Plot datapoints to stdout inside your iTerm2 window on MacOS.
npm install -g iterm2-plot
This shell fragment will find all of the files in the current directory tree, find their line, word, and character counts, remove their file names, sort them by number of lines, then plot them into the current terminal window with a logarithmic y scale so that the widely-disparate line and character counts will show up interestingly on the same graph.
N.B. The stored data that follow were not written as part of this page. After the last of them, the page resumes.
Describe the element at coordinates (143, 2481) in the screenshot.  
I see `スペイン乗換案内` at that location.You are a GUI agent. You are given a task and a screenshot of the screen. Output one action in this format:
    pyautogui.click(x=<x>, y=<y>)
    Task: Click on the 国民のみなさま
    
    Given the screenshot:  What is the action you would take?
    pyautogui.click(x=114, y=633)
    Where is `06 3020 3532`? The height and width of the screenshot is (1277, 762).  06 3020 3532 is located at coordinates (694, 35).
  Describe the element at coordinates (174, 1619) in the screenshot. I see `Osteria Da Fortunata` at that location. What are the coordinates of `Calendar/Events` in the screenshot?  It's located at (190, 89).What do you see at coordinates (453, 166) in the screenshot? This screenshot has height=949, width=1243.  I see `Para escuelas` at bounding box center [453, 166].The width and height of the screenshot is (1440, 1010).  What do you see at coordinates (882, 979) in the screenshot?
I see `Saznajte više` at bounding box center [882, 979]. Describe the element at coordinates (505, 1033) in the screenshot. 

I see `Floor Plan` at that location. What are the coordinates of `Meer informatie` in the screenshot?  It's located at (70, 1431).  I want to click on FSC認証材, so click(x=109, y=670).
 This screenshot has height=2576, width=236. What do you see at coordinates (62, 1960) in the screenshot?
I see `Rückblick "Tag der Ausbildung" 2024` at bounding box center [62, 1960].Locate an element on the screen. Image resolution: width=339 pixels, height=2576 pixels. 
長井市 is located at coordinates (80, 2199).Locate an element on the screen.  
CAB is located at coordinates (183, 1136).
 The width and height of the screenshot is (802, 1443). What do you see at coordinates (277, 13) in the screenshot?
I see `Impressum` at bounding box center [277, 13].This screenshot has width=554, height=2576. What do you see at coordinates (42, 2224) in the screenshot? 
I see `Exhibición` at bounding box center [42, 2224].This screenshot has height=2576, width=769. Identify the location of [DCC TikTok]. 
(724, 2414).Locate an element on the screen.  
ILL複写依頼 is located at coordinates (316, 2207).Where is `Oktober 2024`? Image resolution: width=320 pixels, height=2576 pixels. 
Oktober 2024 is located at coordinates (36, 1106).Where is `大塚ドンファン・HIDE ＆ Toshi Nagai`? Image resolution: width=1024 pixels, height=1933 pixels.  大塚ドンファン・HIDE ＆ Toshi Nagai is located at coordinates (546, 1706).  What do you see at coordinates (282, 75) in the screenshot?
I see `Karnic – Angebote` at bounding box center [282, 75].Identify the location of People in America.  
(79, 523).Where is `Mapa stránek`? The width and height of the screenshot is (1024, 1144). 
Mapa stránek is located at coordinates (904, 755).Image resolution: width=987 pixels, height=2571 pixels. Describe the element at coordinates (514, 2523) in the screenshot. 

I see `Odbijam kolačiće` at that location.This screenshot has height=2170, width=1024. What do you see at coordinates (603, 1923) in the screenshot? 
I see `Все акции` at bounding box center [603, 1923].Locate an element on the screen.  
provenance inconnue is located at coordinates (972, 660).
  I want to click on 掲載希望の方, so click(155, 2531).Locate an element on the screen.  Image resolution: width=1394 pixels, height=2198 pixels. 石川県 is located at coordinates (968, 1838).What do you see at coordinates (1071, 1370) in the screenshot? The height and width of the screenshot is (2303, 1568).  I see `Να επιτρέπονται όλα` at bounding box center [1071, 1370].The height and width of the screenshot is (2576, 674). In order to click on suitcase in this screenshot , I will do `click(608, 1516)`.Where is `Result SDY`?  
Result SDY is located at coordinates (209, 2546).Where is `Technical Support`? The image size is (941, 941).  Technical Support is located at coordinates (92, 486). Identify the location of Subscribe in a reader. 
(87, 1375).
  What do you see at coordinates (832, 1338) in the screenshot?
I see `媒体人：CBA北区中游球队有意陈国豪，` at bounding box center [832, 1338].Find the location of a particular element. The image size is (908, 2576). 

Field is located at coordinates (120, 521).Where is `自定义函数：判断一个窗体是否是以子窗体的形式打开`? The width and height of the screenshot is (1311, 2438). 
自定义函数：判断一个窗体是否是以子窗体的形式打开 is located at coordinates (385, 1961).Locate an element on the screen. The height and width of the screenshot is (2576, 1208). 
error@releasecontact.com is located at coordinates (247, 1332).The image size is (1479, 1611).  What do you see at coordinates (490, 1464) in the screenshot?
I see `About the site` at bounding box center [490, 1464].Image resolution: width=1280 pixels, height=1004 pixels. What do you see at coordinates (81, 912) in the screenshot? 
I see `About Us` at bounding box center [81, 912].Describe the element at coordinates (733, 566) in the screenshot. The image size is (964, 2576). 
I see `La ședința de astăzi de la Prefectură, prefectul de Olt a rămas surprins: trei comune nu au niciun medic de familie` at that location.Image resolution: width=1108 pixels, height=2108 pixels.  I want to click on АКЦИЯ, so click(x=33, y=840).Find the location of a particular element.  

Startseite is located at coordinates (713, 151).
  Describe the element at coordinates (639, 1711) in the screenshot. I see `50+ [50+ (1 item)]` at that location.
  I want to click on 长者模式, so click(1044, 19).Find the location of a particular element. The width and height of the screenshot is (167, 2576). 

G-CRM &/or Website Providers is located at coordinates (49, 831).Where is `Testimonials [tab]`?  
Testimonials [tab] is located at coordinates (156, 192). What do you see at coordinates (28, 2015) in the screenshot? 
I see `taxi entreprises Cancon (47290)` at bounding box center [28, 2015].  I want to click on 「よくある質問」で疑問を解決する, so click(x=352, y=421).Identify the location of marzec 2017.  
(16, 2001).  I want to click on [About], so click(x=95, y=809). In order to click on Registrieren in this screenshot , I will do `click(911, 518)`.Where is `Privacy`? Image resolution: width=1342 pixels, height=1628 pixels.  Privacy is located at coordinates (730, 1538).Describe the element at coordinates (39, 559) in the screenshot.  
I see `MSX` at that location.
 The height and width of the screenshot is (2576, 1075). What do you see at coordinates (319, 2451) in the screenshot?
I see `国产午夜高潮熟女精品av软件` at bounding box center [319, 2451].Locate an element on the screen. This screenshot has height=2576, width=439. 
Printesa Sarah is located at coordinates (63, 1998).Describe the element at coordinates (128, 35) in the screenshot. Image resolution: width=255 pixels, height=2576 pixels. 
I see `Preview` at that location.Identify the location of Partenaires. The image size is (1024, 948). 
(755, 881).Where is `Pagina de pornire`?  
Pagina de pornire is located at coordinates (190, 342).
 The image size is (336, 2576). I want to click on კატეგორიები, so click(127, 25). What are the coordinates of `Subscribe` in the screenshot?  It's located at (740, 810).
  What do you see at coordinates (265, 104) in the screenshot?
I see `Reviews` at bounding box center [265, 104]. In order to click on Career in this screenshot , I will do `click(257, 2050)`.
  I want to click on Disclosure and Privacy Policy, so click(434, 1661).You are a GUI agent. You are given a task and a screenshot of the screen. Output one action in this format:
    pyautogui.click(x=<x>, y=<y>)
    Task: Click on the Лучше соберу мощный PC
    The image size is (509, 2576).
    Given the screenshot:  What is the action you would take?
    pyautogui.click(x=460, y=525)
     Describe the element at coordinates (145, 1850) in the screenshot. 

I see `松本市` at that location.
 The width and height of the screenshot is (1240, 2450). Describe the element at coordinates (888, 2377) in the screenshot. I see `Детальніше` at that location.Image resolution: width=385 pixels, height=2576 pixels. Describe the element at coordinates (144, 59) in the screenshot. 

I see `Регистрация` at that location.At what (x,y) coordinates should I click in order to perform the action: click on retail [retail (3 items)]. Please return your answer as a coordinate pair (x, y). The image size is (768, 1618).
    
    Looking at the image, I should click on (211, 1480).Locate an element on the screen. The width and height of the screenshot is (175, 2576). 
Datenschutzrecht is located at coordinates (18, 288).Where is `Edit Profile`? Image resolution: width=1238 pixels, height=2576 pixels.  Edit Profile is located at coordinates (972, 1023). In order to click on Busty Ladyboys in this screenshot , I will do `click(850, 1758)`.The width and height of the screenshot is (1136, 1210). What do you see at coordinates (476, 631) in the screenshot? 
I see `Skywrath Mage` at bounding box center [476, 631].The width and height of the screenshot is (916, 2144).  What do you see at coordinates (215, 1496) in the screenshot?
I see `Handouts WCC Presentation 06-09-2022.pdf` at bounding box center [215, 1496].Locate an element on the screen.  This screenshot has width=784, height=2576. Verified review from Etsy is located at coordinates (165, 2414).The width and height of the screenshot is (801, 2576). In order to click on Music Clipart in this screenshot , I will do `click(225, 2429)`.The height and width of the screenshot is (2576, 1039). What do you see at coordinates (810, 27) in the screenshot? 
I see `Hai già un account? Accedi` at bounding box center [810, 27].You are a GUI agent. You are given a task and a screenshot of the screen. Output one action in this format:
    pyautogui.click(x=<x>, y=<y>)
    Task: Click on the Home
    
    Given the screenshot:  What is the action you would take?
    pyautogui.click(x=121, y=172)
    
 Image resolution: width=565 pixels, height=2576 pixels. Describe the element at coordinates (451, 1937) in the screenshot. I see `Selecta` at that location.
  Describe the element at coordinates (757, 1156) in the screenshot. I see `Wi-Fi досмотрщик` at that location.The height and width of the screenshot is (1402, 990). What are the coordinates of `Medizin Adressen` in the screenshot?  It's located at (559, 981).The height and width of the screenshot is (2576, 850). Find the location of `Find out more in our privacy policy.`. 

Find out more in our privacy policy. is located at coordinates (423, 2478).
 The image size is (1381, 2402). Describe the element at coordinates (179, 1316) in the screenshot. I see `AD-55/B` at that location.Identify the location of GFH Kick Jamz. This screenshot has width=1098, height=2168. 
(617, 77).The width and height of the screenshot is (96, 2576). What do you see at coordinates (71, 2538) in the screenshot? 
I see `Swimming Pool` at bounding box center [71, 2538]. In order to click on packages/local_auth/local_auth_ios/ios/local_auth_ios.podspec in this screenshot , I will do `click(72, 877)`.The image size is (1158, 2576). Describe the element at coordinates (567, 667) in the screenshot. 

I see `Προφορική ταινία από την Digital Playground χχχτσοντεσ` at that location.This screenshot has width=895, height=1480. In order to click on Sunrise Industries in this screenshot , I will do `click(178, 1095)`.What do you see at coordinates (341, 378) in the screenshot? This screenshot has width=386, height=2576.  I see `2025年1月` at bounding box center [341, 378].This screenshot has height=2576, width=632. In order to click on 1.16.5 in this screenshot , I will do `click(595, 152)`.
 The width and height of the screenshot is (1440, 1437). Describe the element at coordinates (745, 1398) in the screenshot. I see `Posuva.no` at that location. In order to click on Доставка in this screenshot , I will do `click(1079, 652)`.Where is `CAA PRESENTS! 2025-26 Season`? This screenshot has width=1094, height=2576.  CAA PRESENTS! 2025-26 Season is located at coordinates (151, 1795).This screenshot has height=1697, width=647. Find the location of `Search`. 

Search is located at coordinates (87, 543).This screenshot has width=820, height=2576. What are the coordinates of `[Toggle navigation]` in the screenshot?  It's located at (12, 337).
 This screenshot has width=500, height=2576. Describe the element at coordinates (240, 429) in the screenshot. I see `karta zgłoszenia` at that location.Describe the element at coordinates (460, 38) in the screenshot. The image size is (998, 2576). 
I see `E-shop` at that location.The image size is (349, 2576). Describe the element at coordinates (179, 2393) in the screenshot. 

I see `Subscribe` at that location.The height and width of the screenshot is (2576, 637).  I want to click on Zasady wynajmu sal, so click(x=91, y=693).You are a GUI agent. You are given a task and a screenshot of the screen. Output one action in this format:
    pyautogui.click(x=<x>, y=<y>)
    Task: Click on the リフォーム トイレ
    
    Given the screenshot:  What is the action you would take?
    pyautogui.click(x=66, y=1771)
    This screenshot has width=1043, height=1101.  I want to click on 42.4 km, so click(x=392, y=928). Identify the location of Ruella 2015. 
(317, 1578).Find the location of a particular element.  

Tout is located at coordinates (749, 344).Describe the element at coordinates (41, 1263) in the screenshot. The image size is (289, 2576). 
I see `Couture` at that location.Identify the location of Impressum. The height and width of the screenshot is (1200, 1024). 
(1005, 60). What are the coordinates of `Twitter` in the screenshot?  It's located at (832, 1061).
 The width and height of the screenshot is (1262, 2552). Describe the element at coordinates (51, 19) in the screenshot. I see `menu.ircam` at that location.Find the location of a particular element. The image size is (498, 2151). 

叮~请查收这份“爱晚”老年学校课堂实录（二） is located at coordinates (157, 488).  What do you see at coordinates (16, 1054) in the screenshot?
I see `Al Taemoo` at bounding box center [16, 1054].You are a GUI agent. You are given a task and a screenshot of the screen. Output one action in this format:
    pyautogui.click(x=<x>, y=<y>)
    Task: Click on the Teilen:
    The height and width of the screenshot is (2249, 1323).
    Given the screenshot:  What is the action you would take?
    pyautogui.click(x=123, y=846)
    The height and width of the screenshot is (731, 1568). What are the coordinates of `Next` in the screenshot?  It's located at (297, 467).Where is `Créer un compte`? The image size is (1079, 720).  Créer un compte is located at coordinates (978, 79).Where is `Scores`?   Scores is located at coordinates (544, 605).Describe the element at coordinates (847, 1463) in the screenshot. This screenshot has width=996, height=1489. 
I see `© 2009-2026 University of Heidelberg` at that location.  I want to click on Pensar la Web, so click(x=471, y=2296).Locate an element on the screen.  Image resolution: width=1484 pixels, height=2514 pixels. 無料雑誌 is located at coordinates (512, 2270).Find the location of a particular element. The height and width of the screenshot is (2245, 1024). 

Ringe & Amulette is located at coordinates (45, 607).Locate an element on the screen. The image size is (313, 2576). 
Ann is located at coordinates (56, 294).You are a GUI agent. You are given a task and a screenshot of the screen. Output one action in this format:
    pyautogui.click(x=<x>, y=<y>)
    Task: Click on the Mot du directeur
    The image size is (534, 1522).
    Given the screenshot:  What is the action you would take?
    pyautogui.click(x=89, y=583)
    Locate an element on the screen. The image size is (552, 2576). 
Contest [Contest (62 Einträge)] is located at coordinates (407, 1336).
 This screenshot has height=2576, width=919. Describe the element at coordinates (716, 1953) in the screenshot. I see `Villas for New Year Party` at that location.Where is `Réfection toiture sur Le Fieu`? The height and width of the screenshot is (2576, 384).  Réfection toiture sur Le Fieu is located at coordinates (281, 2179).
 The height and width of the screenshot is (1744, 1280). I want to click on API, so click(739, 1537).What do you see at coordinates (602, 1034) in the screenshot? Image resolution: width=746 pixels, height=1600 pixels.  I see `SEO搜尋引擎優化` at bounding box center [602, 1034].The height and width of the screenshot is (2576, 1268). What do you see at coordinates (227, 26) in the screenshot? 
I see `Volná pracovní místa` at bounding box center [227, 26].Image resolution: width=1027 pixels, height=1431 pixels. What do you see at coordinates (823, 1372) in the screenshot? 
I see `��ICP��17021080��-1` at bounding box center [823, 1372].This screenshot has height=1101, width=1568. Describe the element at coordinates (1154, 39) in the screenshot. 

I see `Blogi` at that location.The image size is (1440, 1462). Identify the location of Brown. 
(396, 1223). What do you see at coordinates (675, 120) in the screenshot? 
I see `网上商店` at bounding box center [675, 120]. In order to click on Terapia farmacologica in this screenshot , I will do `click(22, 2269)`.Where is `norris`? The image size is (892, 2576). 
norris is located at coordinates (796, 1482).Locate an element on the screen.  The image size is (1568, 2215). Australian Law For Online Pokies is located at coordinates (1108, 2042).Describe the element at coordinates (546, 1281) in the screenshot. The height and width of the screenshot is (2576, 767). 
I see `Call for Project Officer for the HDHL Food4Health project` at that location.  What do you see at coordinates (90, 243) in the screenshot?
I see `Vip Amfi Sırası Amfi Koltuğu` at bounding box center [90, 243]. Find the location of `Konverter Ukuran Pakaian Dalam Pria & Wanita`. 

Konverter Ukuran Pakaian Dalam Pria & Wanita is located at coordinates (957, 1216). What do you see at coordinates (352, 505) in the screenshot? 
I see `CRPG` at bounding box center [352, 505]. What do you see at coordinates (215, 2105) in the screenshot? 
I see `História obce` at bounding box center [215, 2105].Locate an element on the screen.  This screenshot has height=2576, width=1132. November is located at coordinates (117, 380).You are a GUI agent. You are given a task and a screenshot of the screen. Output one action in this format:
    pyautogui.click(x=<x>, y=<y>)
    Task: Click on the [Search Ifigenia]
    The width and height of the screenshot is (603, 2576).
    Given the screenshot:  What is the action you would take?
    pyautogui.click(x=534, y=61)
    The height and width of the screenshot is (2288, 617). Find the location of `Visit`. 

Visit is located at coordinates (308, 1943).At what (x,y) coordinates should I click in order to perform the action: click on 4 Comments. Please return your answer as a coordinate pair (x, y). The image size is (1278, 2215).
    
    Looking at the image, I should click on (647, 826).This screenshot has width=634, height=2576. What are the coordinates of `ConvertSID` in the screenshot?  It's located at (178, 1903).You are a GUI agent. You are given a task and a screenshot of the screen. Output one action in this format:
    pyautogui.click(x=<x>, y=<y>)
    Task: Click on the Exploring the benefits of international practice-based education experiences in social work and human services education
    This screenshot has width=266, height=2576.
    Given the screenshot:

find . \( -name node_modules -prune \) \
-o \( -name .git -prune \) \
-o -type f -exec wc {} \; | \
awk '{print $1,$2,$3}' | \
sort -n | \
iterm2-plot -ly
Usage: iterm2-plot [options] [files...]
Arguments:
files File to read from, or "-" for stdin (default:
["-"])
Options:
-b, --background <colorName> Background color name or #6hexdig (default:
"gray90")
-d, --dimensions <WxH> Width x Height in pixels. 0 reads from the
terminal. (default: "0x0")
-l, --log <axes> Set X, Y, and/or count to log scale (choices:
"x", "y", "xy")
-o, --output <filename> Output svg to file instead of chart on stdout
-s, --shrink <CxR> Shrink output by columns or rows (default:
"1x3")
-x Treat first column as X for all following Y
columns (default: use row count)
-h, --help display help for command
Each file will be plotted as a separate set of lines. If a blank line exists
in a file, a new set of lines will be started at that point. Use cat
to
combine files if needed.
File chunks will be processed according to gnuplot rules, with all defaults taken.
Full API documentation is available. No use cases are anticipated for this API, but it will remain stable according to semver rules.